Михаил Дмитриевич сидел за столом, просматривал сводки с фронтов и делал записи. Он был так сосредоточен, что не услышал, как вошел в кабинет, а затем и развалился в кресле сухопутный моряк, продолжал писать, пошевеливая усами: была у него такая привычка нашептывать то, что писал. Между тем, улыбчиво поглядывая на бывшего генерала, Седойкин вынул кисет, свернул большую самокрутку, прикурил и с удовольствием пустил дым через ноздри. Этого ему показалось мало, он поудобнее уселся в кресле, вытянул ноги, положил на колени маузер в деревянной кобуре и нарочито покашлял в кулак.

Генерал вздрогнул, даже привстал от неожиданности, потом снова сел.

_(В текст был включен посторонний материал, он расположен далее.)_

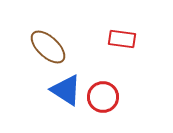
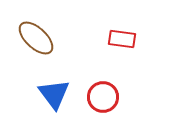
brown ellipse: moved 12 px left, 9 px up
blue triangle: moved 12 px left, 4 px down; rotated 20 degrees clockwise
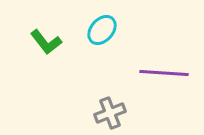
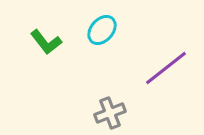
purple line: moved 2 px right, 5 px up; rotated 42 degrees counterclockwise
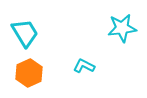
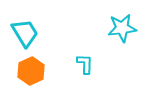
cyan L-shape: moved 1 px right, 2 px up; rotated 65 degrees clockwise
orange hexagon: moved 2 px right, 2 px up
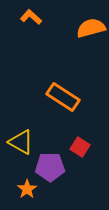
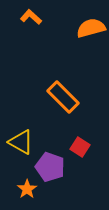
orange rectangle: rotated 12 degrees clockwise
purple pentagon: rotated 20 degrees clockwise
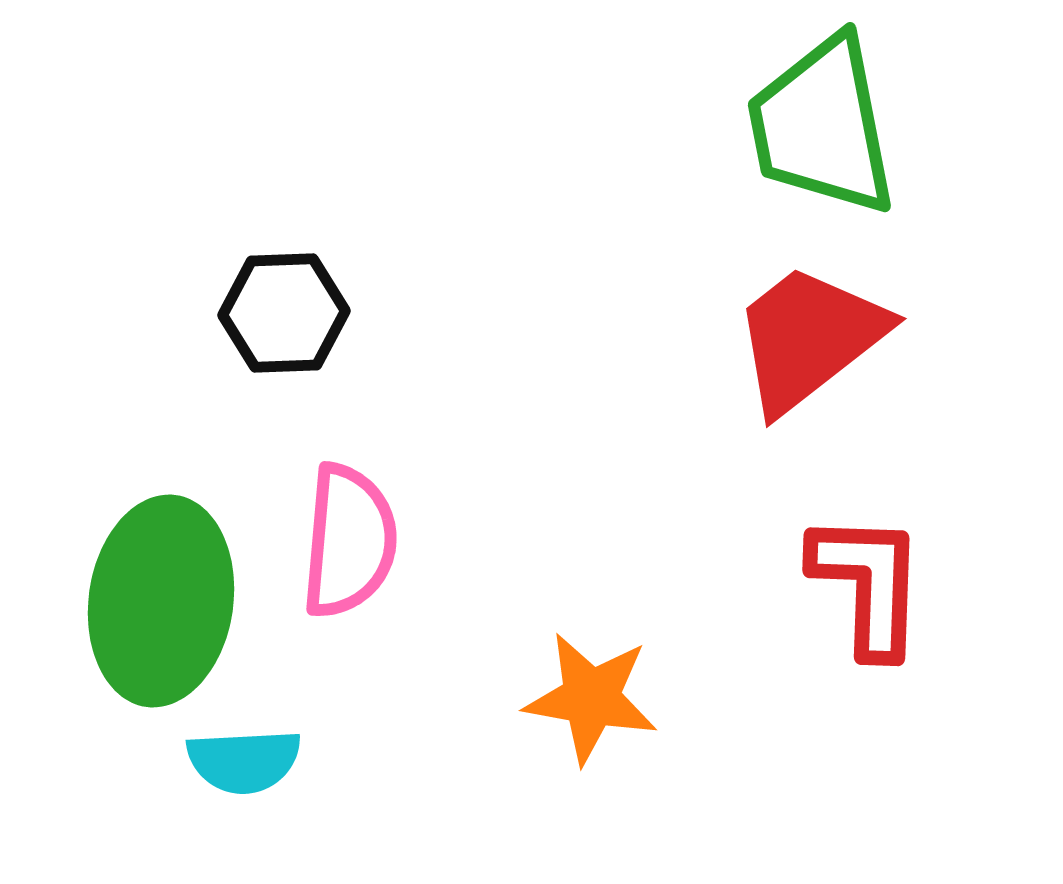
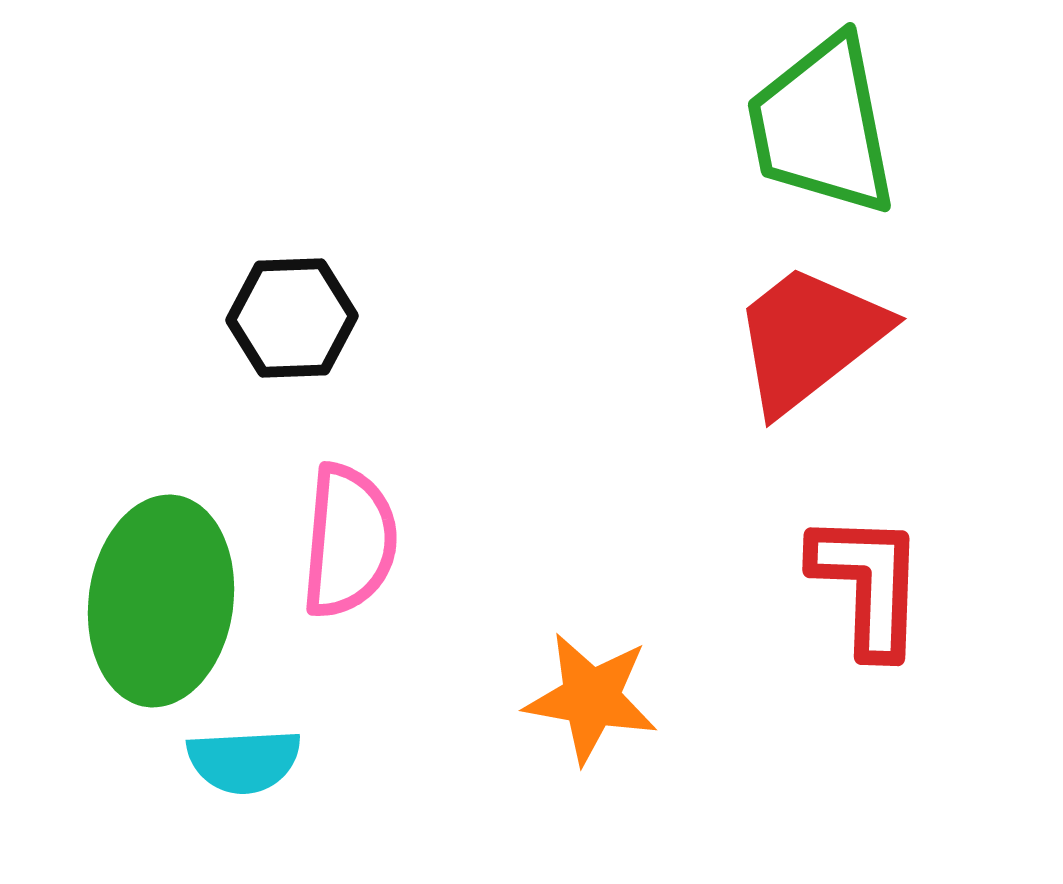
black hexagon: moved 8 px right, 5 px down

Щеки его покрылись белыми пятнами. Онемев от негодования, он смотрел на развалившегося в кресле наглеца и комкал бумажный лист. «Вот оно, вот оно началось, — шевельнулась тоскливая мысль в голове генерала, — нет больше армии, все пошло прахом». В первое мгновение он едва не закричал, хотел немедленно поставить на место хама-матроса, но тут же мысленно махнул на все рукой и подпер голову ладонью, почувствовав во всем теле необоримую тяжесть, будто свинцом налился. Он смотрел на улыбающегося здоровяка ни зло, ни добро, а так, как смотрят на стихийное бедствие. «Сильный, бестия, явно наслаждается безнаказанностью». Думал и Седойкин: «А он, этот генерал, ничего себе — не кричит, понимает внутреннее положение, самое время поговорить с ним по душам». И он, притушив окурок о подлокотник кресла, начал разговор:

— Поскольку сейчас объявлено полное равноправие, я пришел потолковать по неотложному делу. Вот, к примеру, как будет в дальнейшем с мировой контрой? Будем душить ее по частям или ударим по ней революционным кулаком и покончим с ней одним разом?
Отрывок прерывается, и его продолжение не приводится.